1 Aug 2014

Spanish and Australian chocolates


Among the myriad of petty things that annoy me on a daily basis, there’s the constant references to how much women like to eat chocolate and other sweets when faced with romantic adversity.

The pathetic image of a grown-up woman, wearing pyjamas, sharing chocolate and tears with a friend has become unbearably pervasive on TV and cinema.

Don’t take me wrong, I think it’s great to state loud and clear that women have the right to eat whatever we want, no matter how fattening this may be.   I do have a problem though with the fact this is often used to depict women in crisis, unable to cope with life’s difficulties without breaking down in a childish manner.
That being said, I like to eat chocolate and I find quite a few differences between the chocolate you can find in Australian and the one you can find in Spain.

Spanish chocolate tends to have a higher concentration of cocoa and tablets tend to be thicker. The three variations usually are, dark, milk and white chocolate. If filled with anything it tends to be almonds. That’s as adventurous as I can get with chocolate. No caramel, no Wine Gums.

I remember fondly the very dark and hard chocolate tablets an old auntie from Barcelona would bring with her when she visited my family.

As a child, often, a sandwich made of Spanish bread (similar style to baguette) and chocolate would make a merienda, the snack I would have after school. The chocolate sandwich could easily be taken outside and eaten while playing with friends on the street until dinner time.

Drinking chocolate in Spain is like no other I’ve tried anywhere else in the world. It’s as thick as custard and most times people dip churros or bread in it. After adding the chocolate powder to the hot milk and stirring it with a wooden spoon till it boils, you can pour the dark chocolate sauce in your cup.  In cold winter afternoons, breaking through the thin layer that forms on the top of the cup and tasting the rich hot bitterness is bliss.

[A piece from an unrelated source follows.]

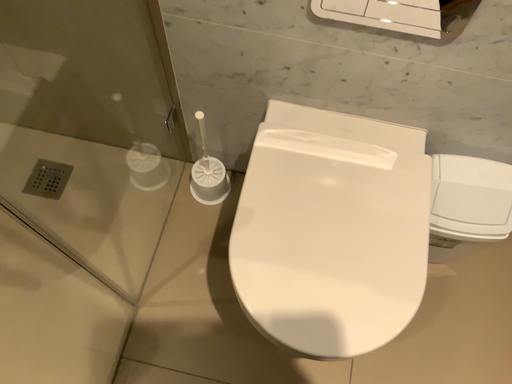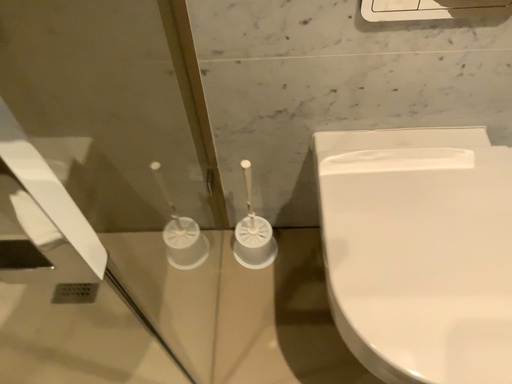 Question: How did the camera likely rotate when shooting the video?

Choices:
 (A) rotated downward
 (B) rotated upward

Answer: (B)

Chocolate con churros (drinking chocolate and churros) is a snack often present at family gatherings and local festivities. It’s also great comfort food after a long night out, especially on 1st January, after you’ve been celebrating the New Year all night long and head home at dawn, hoping that one of the cafes walk past may be open.

The closest I've found to Spanish tablet chocolate in Australia is the 70% cocoa chocolate sold at ALDI. I thoroughly recommend it.